Jacques Lévesque – 20 avril 2014 à 7 h 56 min
Bonjour Pierre,
Je vois que tu suis ces événements avec autant d’attention que moi. Je suis impressionné de la précision avec laquelle tu soulignes un certain nombre de faits et d’événements.
Il est effectivement rassurant de voir que les Ukrainiens veulent éviter de s’entre-tuer. Leur comportement est certainement plus rassurant que celui des gouvernements étrangers qui s’en mêlent.
Amicalement
Jacques Lévesque
Dept. de Science Politique UQAM
Pierre Jasmin – 20 avril 2014 à 17 h 19 min
Jacques est trop humble pour nous avoir signalé qu’il est directeur de recherche au Centre d’études des politiques étrangères et de sécurité (CEPES) où son expertise porte sur la Russie (et auparavant, l’URSS). Le site des Artistes pour la Paix est honoré par sa participation courte mais signifiante. Une simple recherche établit qu’en 1969, l’année suivant l’obtention d’un doctorat en études politiques de la Fondation Nationale des Sciences Politiques de Paris, Jacques devient directeur-fondateur du département de science politique de l’Université du Québec à Montréal. Professeur dans cette institution depuis lors, il a été membre du Conseil d’administration de l’UQAM, de son Comité exécutif et instigateur de la création de la Faculté de science politique et de droit dont il est élu doyen en 1999 (…).
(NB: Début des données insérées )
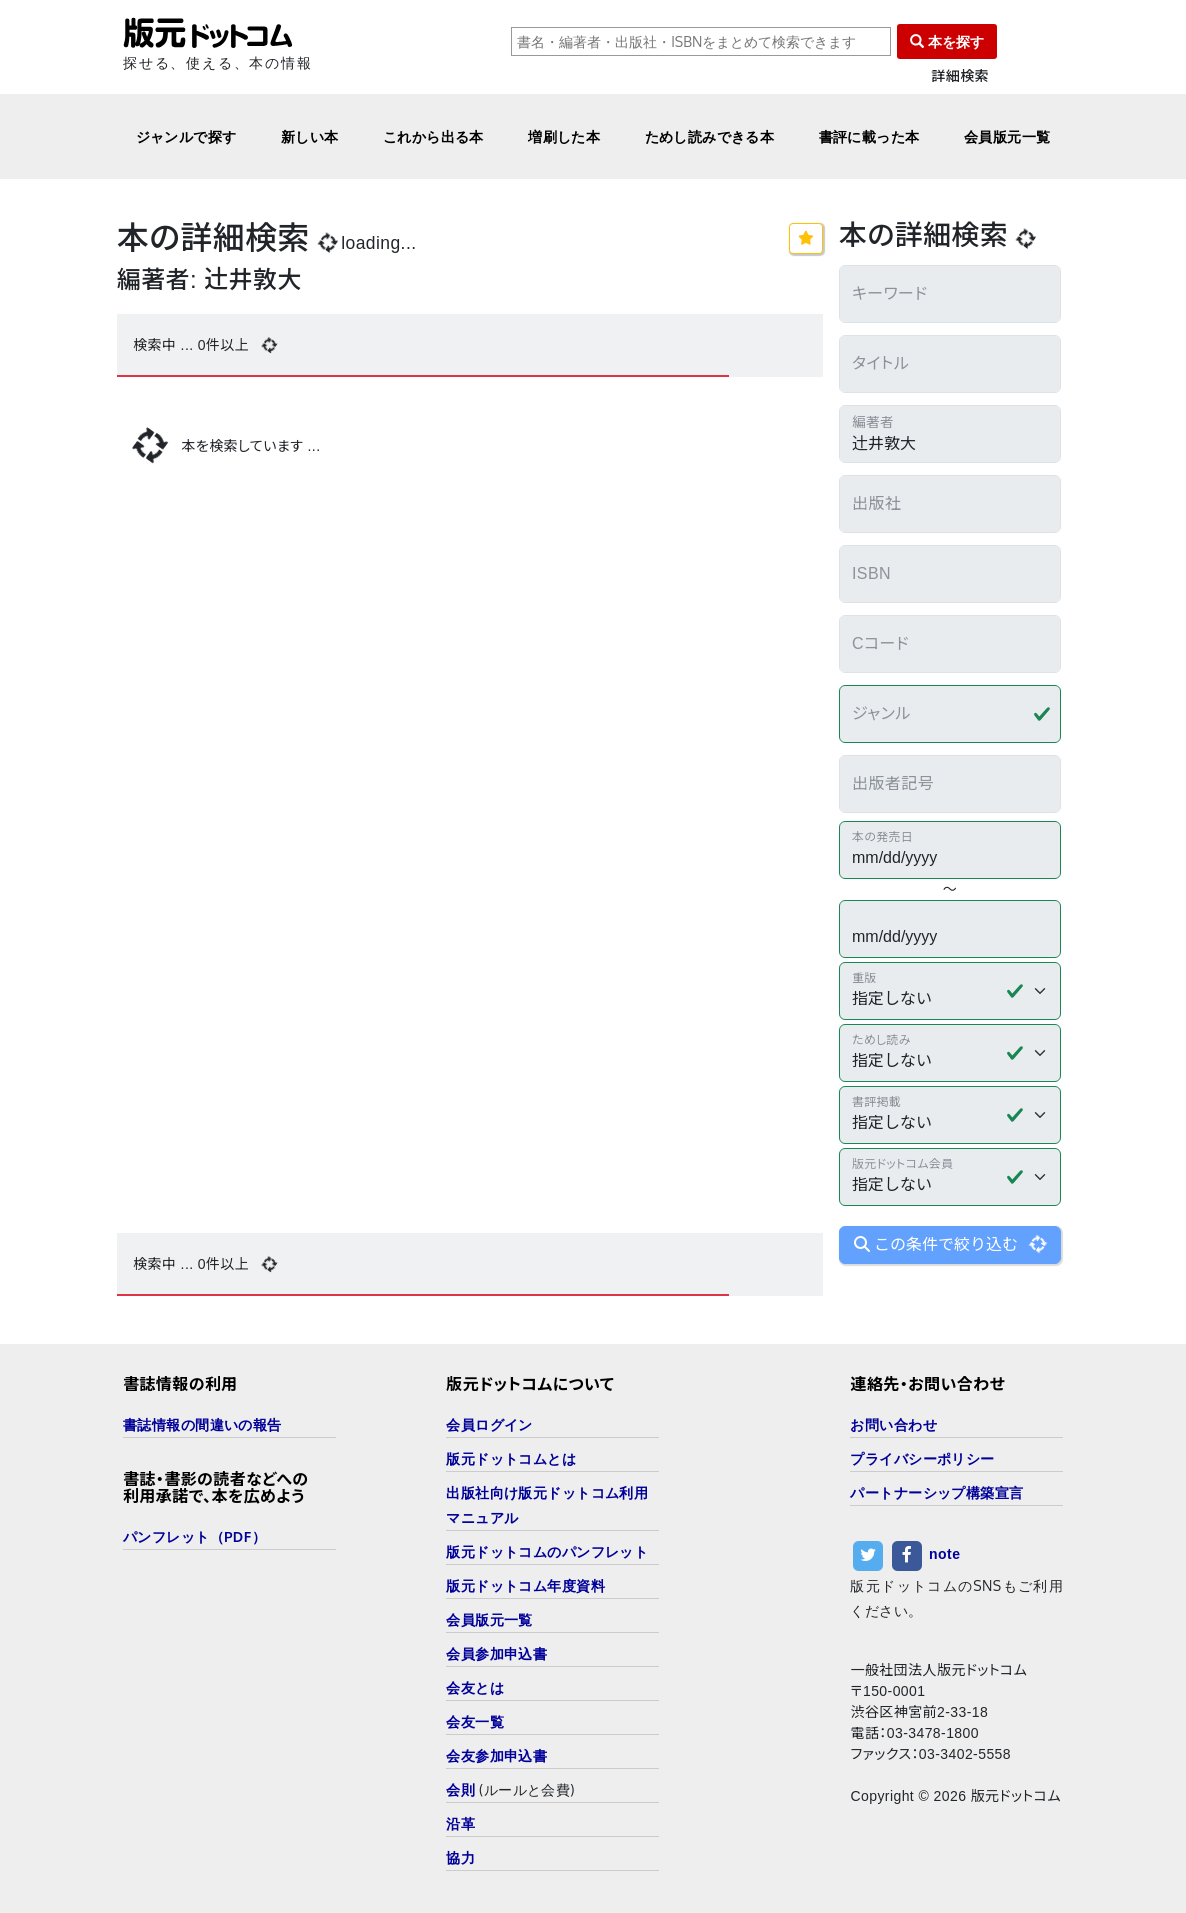  What do you see at coordinates (944, 1554) in the screenshot?
I see `note` at bounding box center [944, 1554].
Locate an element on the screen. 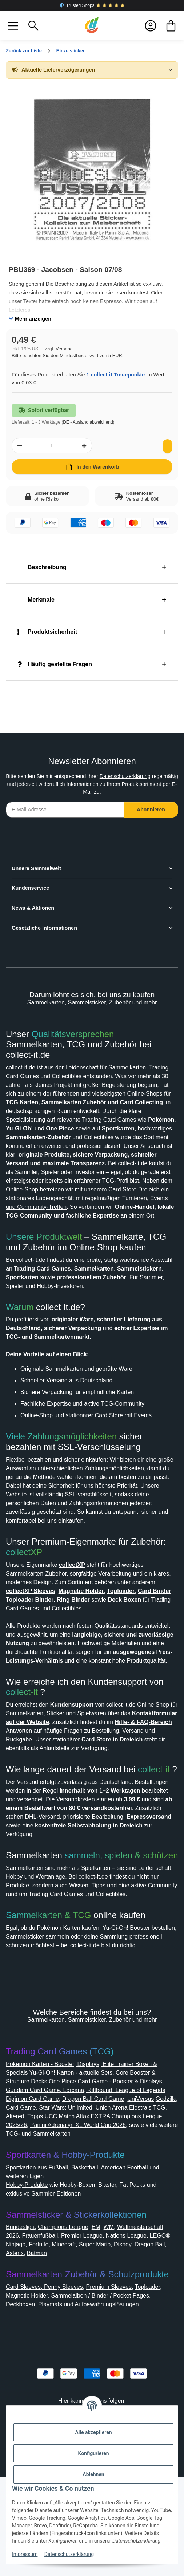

Voici d’ailleurs ce que « notre meilleur éditorialiste du Québec » (avec Chapleau) en pensait, dont nous avions reproduit la caricature du DEVOIR. Hélas, la politique va-t-en guerre de Harper a été intégralement reprise par le gouvernement Trudeau et la ministre Mélanie Joly.
On vous signale sur le même thème que l’article de 2014, sans pouvoir le recommander vu qu’il émane de Moscou, l’article de Oleg Yasinsky dans Pressenza paru le 21 mars 2022 : Ukraine, chasse aux sorcières et autres histoires pour la presse oublieuse qui relate entre autres comment des dérives du pouvoir ukrainien, sous la pression de la guerre, qualifient de traîtres ceux qui favorisaient les accords de Minsk et viennent d’interdire le 20 mars, malgré la constitution ukrainienne, les onze partis politiques de gauche et d’opposition, ce qui mine la marge de manœuvre nécessaire pour favoriser une entente Zelensky-Poutine.